Коровин-старший достал из бумажника копию, переснятую со старой фотографии. Два очень похожих молодых человека, один в солдатской шинели с лычками на погонах, второй — в черном пальто и шапке-«пирожке», стояли по обе стороны от плетеного кресла, где восседал тучный бородач — настоящий купец, каких Леха только в кино видел.
— Вот это наш общий предок, — пояснил Александр Анатольевич, — Тимофей Лукич Коровин. Потомственный почетный гражданин, купец первой гильдии. Почти десятая часть всей недвижимости губернии за ним числилась, очень много закладных на земли выкупил, имел собственность в Питере и Москве. В штатском — по правую руку от моего деда — твой дед, старший сын Тимофея — Алексей. По левую — мой отец, Анатолий Тимофеевич. Это фото шестнадцатого года. Тогда отец приезжал с фронта на побывку. Вот это — Георгиевский крест…
— Прямо на шинели носили? — удивился Леха, разглядывая карточку. — Сейчас ордена только на кителя надевают… А звание какое? У нас три лычки — сержант.

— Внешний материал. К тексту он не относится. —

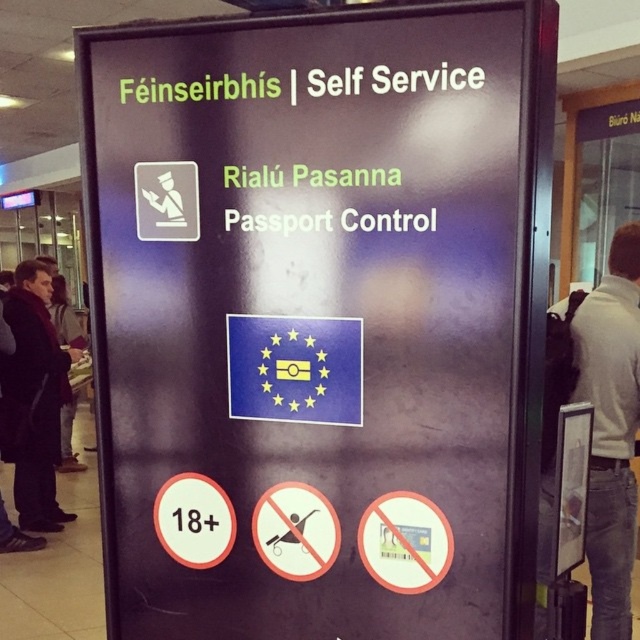 Question: Does white shirt at center appear on the left side of white plastic circle at lower left?

Choices:
 (A) yes
 (B) no

Answer: (B)

Question: Which point is farther from the camera taking this photo?

Choices:
 (A) (193, 541)
 (B) (58, 380)
 (C) (630, 484)

Answer: (B)

Question: Does dark wool coat at left have a larger size compared to white plastic circle at lower left?

Choices:
 (A) yes
 (B) no

Answer: (A)

Question: Can you confirm if matte black sign at center is positioned to the left of white shirt at center?

Choices:
 (A) no
 (B) yes

Answer: (B)

Question: Which object is farther from the camera taking this photo?

Choices:
 (A) white plastic circle at lower left
 (B) dark wool coat at left
 (C) white shirt at center
 (D) matte black sign at center

Answer: (B)

Question: Which of these objects is positioned closest to the white plastic circle at lower left?

Choices:
 (A) white shirt at center
 (B) dark wool coat at left

Answer: (A) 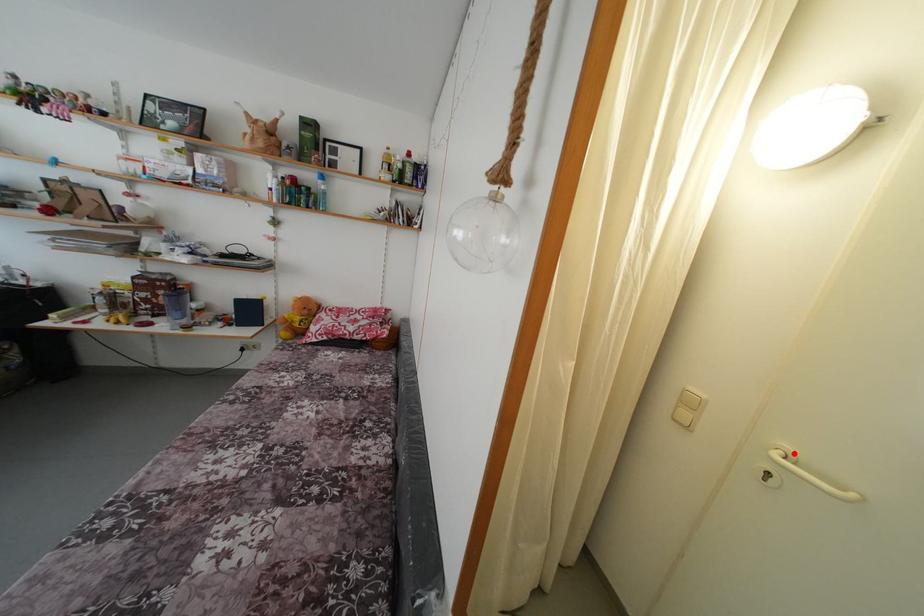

— Тогда он был старший унтер-офицер, — растолковал дядя Саша. — Одна — ефрейтор, две — младший унтер-офицер, три — старший… Широкая, такая, как у вас — старший сержант, — присваивалась фельдфебелю. Отец получил этот чин через четыре месяца после наступления генерала Брусилова. Потом ускоренно обучался, в семнадцатом стал прапорщиком, а после этого — гражданская война. Ему, знаешь ли, не доверяли — он не утаивал, что его брат — большевик. Тем не менее в девятнадцатом он был уже капитаном. За храбрость и умение воевать. Потом к чему-то придрались, разжаловали в рядовые. Оказалось, что он ни в чем не повинен, но в это время был разгром на Кавказе. А в Крыму ему восстановили только чин подпоручика.
— Интересно, — хмыкнул Леха, — мне говорили, что деду тоже за белого брата какие-то неприятности были. Выходит, оба за это родство страдали?
— Это один из наших азиатских рудиментов, — сообщил Александр Анатольевич. — Судить о человеке по родству. Знаете, как на Кавказе в старину? Род мстит роду. Ты виноват, что рожден в той же семье, что и враг.
— А чем дед Анатолий занимался? — Леха сделал вид, будто ни хрена об этом не знает.
— Чем угодно. В Сербии сперва держался за русскую армию Врангеля, потом уехал в Берлин, где работал в какой-то автомастерской. А когда начался кризис, стало еще хуже. Торговал на улице сигаретами. Почти также, как те старушки, которых я видел вчера в Москве. Только у него был такой лоток, который подвешивался на шее. На улице встретился с бывшим однополчанином по Алексеевскому полку, русским немцем по фамилии фон Ламмерсдорф. Мне было шесть лет, и я, конечно, мало разбирался в том, к чему это привело. Знаю только, что у отца появились деньги, и мы стали жить много лучше. Даже смогли приобрести небольшой дом, году так в 1935-м. Вообще после того, как Гитлер стал канцлером, жизнь стала лучше.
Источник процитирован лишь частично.